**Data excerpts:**
********

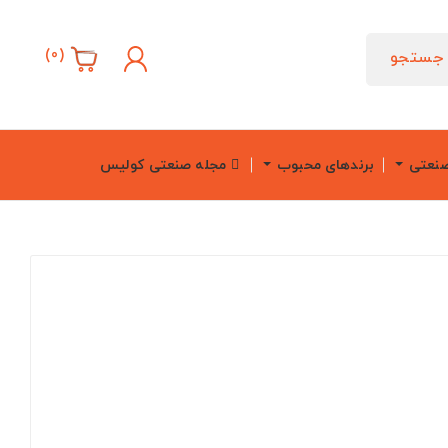
)
0
(
جستجو
صنعتی
برندهای محبوب
مجله صنعتی کولیس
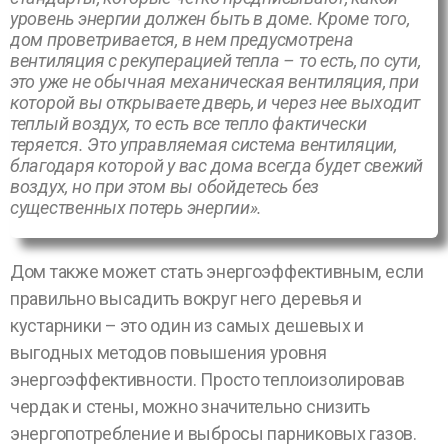
уровень энергии должен быть в доме. Кроме того,
дом проветривается, в нем предусмотрена
вентиляция с рекуперацией тепла – то есть, по сути,
это уже не обычная механическая вентиляция, при
которой вы открываете дверь, и через нее выходит
теплый воздух, то есть все тепло фактически
теряется. Это управляемая система вентиляции,
благодаря которой у вас дома всегда будет свежий
воздух, но при этом вы обойдетесь без
существенных потерь энергии».
Дом также может стать энергоэффективным, если
правильно высадить вокруг него деревья и
кустарники – это один из самых дешевых и
выгодных методов повышения уровня
энергоэффективности. Просто теплоизолировав
чердак и стены, можно значительно снизить
энергопотребление и выбросы парниковых газов.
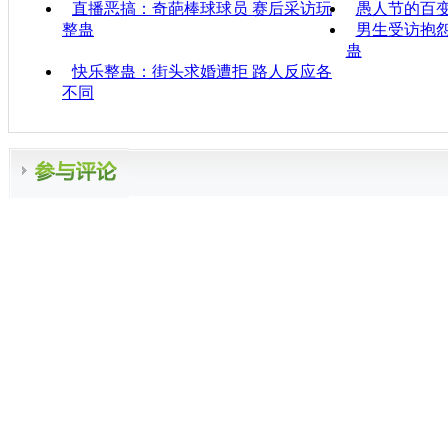
直播恶搞：奇葩棒球球员 赛后采访玩
愚人节的百
整蛊
男生受访抱
蛊
快乐整蛊：街头求婚遭拒 路人反应各
不同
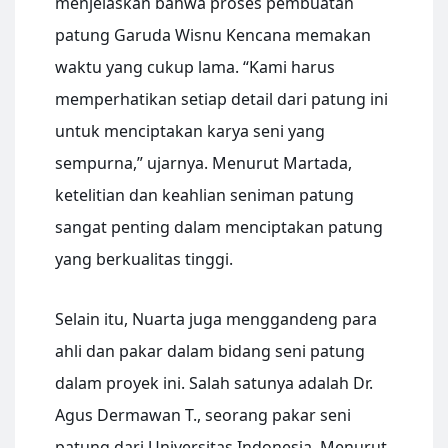
menjelaskan bahwa proses pembuatan
patung Garuda Wisnu Kencana memakan
waktu yang cukup lama. “Kami harus
memperhatikan setiap detail dari patung ini
untuk menciptakan karya seni yang
sempurna,” ujarnya. Menurut Martada,
ketelitian dan keahlian seniman patung
sangat penting dalam menciptakan patung
yang berkualitas tinggi.
Selain itu, Nuarta juga menggandeng para
ahli dan pakar dalam bidang seni patung
dalam proyek ini. Salah satunya adalah Dr.
Agus Dermawan T., seorang pakar seni
patung dari Universitas Indonesia. Menurut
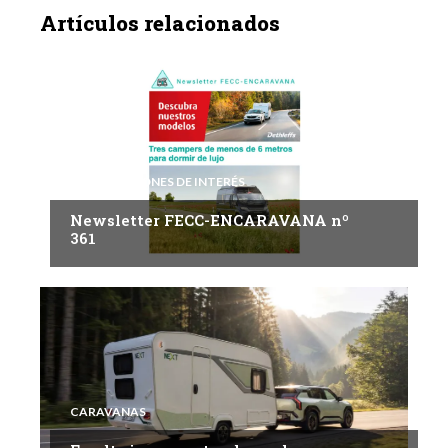
Artículos relacionados
INFORMACIONES DE INTERÉS
Newsletter FECC-ENCARAVANA nº
361
CARAVANAS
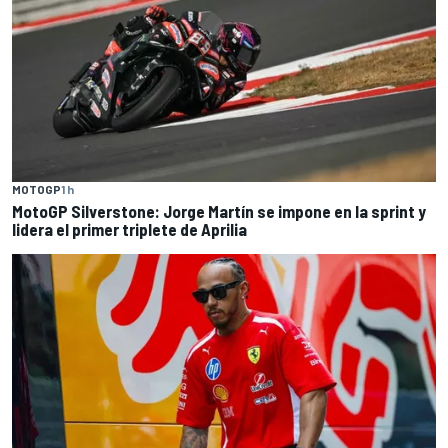
MOTOGP
1 h
MotoGP Silverstone: Jorge Martín se impone en la sprint y
lidera el primer triplete de Aprilia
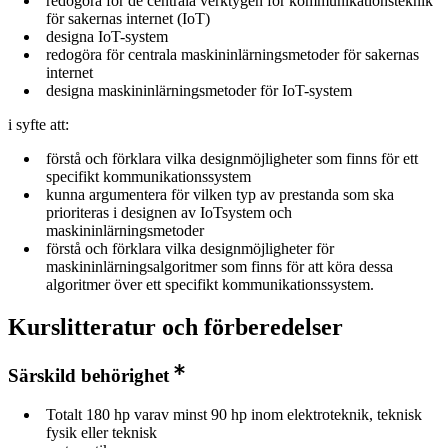
redogöra för de centrala verktygen för kommunikationsteknik
för sakernas internet (IoT)
designa IoT-system
redogöra för centrala maskininlärningsmetoder för sakernas
internet
designa maskininlärningsmetoder för IoT-system
i syfte att:
förstå och förklara vilka designmöjligheter som finns för ett
specifikt kommunikationssystem
kunna argumentera för vilken typ av prestanda som ska
prioriteras i designen av IoTsystem och
maskininlärningsmetoder
förstå och förklara vilka designmöjligheter för
maskininlärningsalgoritmer som finns för att köra dessa
algoritmer över ett specifikt kommunikationssystem.
Kurslitteratur och förberedelser
Särskild behörighet
Totalt 180 hp varav minst 90 hp inom elektroteknik, teknisk
fysik eller teknisk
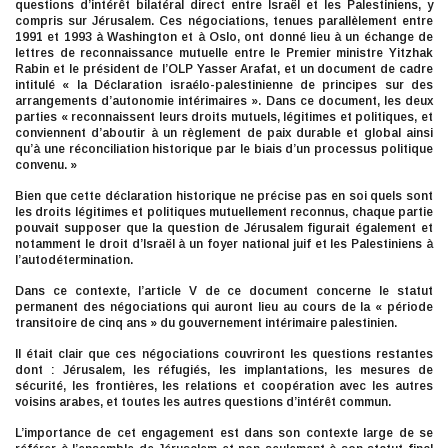
questions d’intérêt bilatéral direct entre Israël et les Palestiniens, y
compris sur Jérusalem. Ces négociations, tenues parallèlement entre
1991 et 1993 à Washington et à Oslo, ont donné lieu à un échange de
lettres de reconnaissance mutuelle entre le Premier ministre Yitzhak
Rabin et le président de l’OLP Yasser Arafat, et un document de cadre
intitulé « la Déclaration israélo-palestinienne de principes sur des
arrangements d’autonomie intérimaires ». Dans ce document, les deux
parties « reconnaissent leurs droits mutuels, légitimes et politiques, et
conviennent d’aboutir à un règlement de paix durable et global ainsi
qu’à une réconciliation historique par le biais d’un processus politique
convenu. »
Bien que cette déclaration historique ne précise pas en soi quels sont
les droits légitimes et politiques mutuellement reconnus, chaque partie
pouvait supposer que la question de Jérusalem figurait également et
notamment le droit d’Israël à un foyer national juif et les Palestiniens à
l’autodétermination.
Dans ce contexte, l’article V de ce document concerne le statut
permanent des négociations qui auront lieu au cours de la « période
transitoire de cinq ans » du gouvernement intérimaire palestinien.
Il était clair que ces négociations couvriront les questions restantes
dont : Jérusalem, les réfugiés, les implantations, les mesures de
sécurité, les frontières, les relations et coopération avec les autres
voisins arabes, et toutes les autres questions d’intérêt commun.
L’importance de cet engagement est dans son contexte large de se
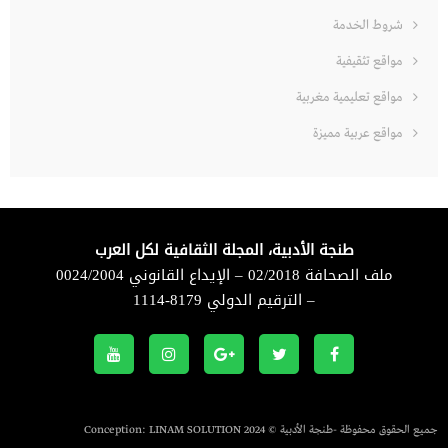
شروط الخدمة
مواقع تثقيفية
مواقع تعليمية مغربية
مواقع عربية مميزة
طنجة الأدبية، المجلة الثقافية لكل العرب
ملف الصحافة 02/2018 – الإيداع القانوني 0024/2004
– الترقيم الدولي 8179-1114
جميع الحقوق محفوظة -طنجة الأدبية © 2024 Conception:
LINAM SOLUTION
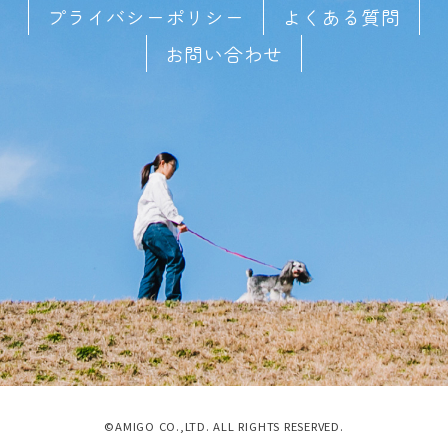
プライバシーポリシー
よくある質問
お問い合わせ
©AMIGO CO.,LTD. ALL RIGHTS RESERVED.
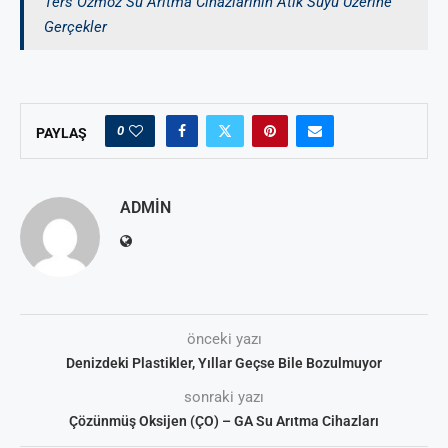
Ters Ozmoz Su Arıtma Cihazlarının Atık Suyu Üzerine
Gerçekler
0
PAYLAŞ
ADMIN
önceki yazı
Denizdeki Plastikler, Yıllar Geçse Bile Bozulmuyor
sonraki yazı
Çözünmüş Oksijen (ÇO) – GA Su Arıtma Cihazları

********

**PROMPT:**
Pictures are not part of the copy. Return every record exactly.

**PROBLEM SOLUTION:**
)
0
(
جستجو
صنعتی
برندهای محبوب
مجله صنعتی کولیس
уровень энергии должен быть в доме. Кроме того,
дом проветривается, в нем предусмотрена
вентиляция с рекуперацией тепла – то есть, по сути,
это уже не обычная механическая вентиляция, при
которой вы открываете дверь, и через нее выходит
теплый воздух, то есть все тепло фактически
теряется. Это управляемая система вентиляции,
благодаря которой у вас дома всегда будет свежий
воздух, но при этом вы обойдетесь без
существенных потерь энергии».
Дом также может стать энергоэффективным, если
правильно высадить вокруг него деревья и
кустарники – это один из самых дешевых и
выгодных методов повышения уровня
энергоэффективности. Просто теплоизолировав
чердак и стены, можно значительно снизить
энергопотребление и выбросы парниковых газов.
直播恶搞：奇葩棒球球员 赛后采访玩
愚人节的百
整蛊
男生受访抱
蛊
快乐整蛊：街头求婚遭拒 路人反应各
不同
menjelaskan bahwa proses pembuatan
patung Garuda Wisnu Kencana memakan
waktu yang cukup lama. “Kami harus
memperhatikan setiap detail dari patung ini
untuk menciptakan karya seni yang
sempurna,” ujarnya. Menurut Martada,
ketelitian dan keahlian seniman patung
sangat penting dalam menciptakan patung
yang berkualitas tinggi.
Selain itu, Nuarta juga menggandeng para
ahli dan pakar dalam bidang seni patung
dalam proyek ini. Salah satunya adalah Dr.
Agus Dermawan T., seorang pakar seni
patung dari Universitas Indonesia. Menurut
Artículos relacionados
INFORMACIONES DE INTERÉS
Newsletter FECC-ENCARAVANA nº
361
CARAVANAS
MOTOGP
1 h
MotoGP Silverstone: Jorge Martín se impone en la sprint y
lidera el primer triplete de Aprilia
redogöra för de centrala verktygen för kommunikationsteknik
för sakernas internet (IoT)
designa IoT-system
redogöra för centrala maskininlärningsmetoder för sakernas
internet
designa maskininlärningsmetoder för IoT-system
i syfte att:
förstå och förklara vilka designmöjligheter som finns för ett
specifikt kommunikationssystem
kunna argumentera för vilken typ av prestanda som ska
prioriteras i designen av IoTsystem och
maskininlärningsmetoder
förstå och förklara vilka designmöjligheter för
maskininlärningsalgoritmer som finns för att köra dessa
algoritmer över ett specifikt kommunikationssystem.
Kurslitteratur och förberedelser
Särskild behörighet
Totalt 180 hp varav minst 90 hp inom elektroteknik, teknisk
fysik eller teknisk
questions d’intérêt bilatéral direct entre Israël et les Palestiniens, y
compris sur Jérusalem. Ces négociations, tenues parallèlement entre
1991 et 1993 à Washington et à Oslo, ont donné lieu à un échange de
lettres de reconnaissance mutuelle entre le Premier ministre Yitzhak
Rabin et le président de l’OLP Yasser Arafat, et un document de cadre
intitulé « la Déclaration israélo-palestinienne de principes sur des
arrangements d’autonomie intérimaires ». Dans ce document, les deux
parties « reconnaissent leurs droits mutuels, légitimes et politiques, et
conviennent d’aboutir à un règlement de paix durable et global ainsi
qu’à une réconciliation historique par le biais d’un processus politique
convenu. »
Bien que cette déclaration historique ne précise pas en soi quels sont
les droits légitimes et politiques mutuellement reconnus, chaque partie
pouvait supposer que la question de Jérusalem figurait également et
notamment le droit d’Israël à un foyer national juif et les Palestiniens à
l’autodétermination.
Dans ce contexte, l’article V de ce document concerne le statut
permanent des négociations qui auront lieu au cours de la « période
transitoire de cinq ans » du gouvernement intérimaire palestinien.
Il était clair que ces négociations couvriront les questions restantes
dont : Jérusalem, les réfugiés, les implantations, les mesures de
sécurité, les frontières, les relations et coopération avec les autres
voisins arabes, et toutes les autres questions d’intérêt commun.
L’importance de cet engagement est dans son contexte large de se
شروط الخدمة
مواقع تثقيفية
مواقع تعليمية مغربية
مواقع عربية مميزة
طنجة الأدبية، المجلة الثقافية لكل العرب
ملف الصحافة 02/2018 – الإيداع القانوني 0024/2004
– الترقيم الدولي 8179-1114
جميع الحقوق محفوظة -طنجة الأدبية © 2024 Conception:
LINAM SOLUTION
プライバシーポリシー
よくある質問
お問い合わせ
©AMIGO CO.,LTD. ALL RIGHTS RESERVED.
Ters Ozmoz Su Arıtma Cihazlarının Atık Suyu Üzerine
Gerçekler
0
PAYLAŞ
ADMIN
önceki yazı
Denizdeki Plastikler, Yıllar Geçse Bile Bozulmuyor
sonraki yazı
Çözünmüş Oksijen (ÇO) – GA Su Arıtma Cihazları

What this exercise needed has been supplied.